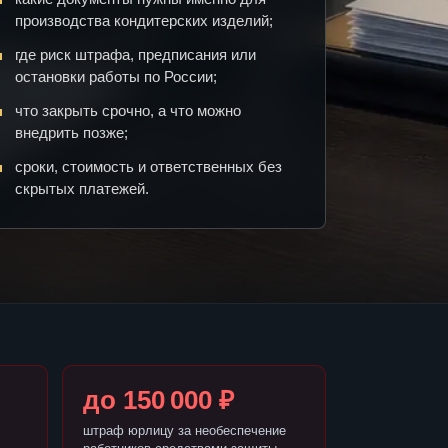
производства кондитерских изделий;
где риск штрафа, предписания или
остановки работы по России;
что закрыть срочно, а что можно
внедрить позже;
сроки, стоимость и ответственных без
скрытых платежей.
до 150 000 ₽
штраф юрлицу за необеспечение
++++
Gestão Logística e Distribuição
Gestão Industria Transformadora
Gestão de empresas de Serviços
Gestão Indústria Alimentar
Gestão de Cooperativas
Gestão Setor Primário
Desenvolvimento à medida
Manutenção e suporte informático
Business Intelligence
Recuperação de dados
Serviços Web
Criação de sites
++++
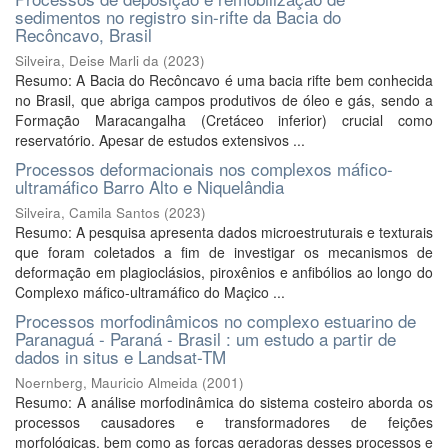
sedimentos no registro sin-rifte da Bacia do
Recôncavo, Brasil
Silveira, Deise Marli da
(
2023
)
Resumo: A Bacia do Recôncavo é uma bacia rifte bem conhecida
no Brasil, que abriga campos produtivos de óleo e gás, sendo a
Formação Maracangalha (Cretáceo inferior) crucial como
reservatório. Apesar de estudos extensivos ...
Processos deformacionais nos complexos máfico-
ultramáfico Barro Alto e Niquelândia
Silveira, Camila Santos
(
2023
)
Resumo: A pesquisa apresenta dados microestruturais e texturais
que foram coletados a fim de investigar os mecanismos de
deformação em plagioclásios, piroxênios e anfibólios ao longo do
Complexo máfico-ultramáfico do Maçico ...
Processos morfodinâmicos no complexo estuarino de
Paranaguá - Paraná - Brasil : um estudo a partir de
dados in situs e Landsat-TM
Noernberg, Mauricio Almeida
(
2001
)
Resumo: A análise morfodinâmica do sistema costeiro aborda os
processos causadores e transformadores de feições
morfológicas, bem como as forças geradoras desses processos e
++++
WHAT YOU ARE ASKED TO DO: Set down only the lines above that fall between the line holding "производства кондитерских изделий;" and the line holding "штраф юрлицу за необеспечение", inclusive, keeping each exact.

TASK OUTPUT:
производства кондитерских изделий;
где риск штрафа, предписания или
остановки работы по России;
что закрыть срочно, а что можно
внедрить позже;
сроки, стоимость и ответственных без
скрытых платежей.
до 150 000 ₽
штраф юрлицу за необеспечение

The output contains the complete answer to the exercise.